- **What is required**
An exact copy of the lines from the one containing "Restricciones legales en varios países" through the last line below is required; include both of those lines and no others.

----------

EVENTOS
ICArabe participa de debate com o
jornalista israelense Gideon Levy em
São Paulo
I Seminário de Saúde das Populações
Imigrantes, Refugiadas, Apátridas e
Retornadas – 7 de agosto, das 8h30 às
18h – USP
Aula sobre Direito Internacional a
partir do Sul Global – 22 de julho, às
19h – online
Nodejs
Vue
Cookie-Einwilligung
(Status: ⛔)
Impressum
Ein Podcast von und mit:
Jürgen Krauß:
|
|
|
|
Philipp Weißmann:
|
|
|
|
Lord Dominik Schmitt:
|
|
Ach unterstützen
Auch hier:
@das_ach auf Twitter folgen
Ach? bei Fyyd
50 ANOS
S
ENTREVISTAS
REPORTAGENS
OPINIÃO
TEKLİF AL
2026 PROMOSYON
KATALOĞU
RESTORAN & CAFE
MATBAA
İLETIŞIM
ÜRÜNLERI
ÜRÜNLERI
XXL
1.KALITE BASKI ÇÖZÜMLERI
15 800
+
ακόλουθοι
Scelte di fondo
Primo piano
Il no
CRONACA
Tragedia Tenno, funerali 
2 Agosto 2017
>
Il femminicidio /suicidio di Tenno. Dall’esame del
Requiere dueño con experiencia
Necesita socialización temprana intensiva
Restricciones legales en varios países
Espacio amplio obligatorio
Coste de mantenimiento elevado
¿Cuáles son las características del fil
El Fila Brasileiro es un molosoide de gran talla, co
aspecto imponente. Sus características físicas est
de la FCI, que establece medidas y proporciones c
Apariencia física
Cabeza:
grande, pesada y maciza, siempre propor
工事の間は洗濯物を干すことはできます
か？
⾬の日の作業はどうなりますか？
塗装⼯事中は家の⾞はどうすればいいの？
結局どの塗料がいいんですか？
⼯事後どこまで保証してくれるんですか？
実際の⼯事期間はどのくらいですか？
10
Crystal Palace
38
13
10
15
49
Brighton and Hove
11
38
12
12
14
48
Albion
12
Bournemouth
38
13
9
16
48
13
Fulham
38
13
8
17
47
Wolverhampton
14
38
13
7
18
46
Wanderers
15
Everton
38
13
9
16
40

----------

- **Written answer**
Restricciones legales en varios países
Espacio amplio obligatorio
Coste de mantenimiento elevado
¿Cuáles son las características del fil
El Fila Brasileiro es un molosoide de gran talla, co
aspecto imponente. Sus características físicas est
de la FCI, que establece medidas y proporciones c
Apariencia física
Cabeza:
grande, pesada y maciza, siempre propor
工事の間は洗濯物を干すことはできます
か？
⾬の日の作業はどうなりますか？
塗装⼯事中は家の⾞はどうすればいいの？
結局どの塗料がいいんですか？
⼯事後どこまで保証してくれるんですか？
実際の⼯事期間はどのくらいですか？
10
Crystal Palace
38
13
10
15
49
Brighton and Hove
11
38
12
12
14
48
Albion
12
Bournemouth
38
13
9
16
48
13
Fulham
38
13
8
17
47
Wolverhampton
14
38
13
7
18
46
Wanderers
15
Everton
38
13
9
16
40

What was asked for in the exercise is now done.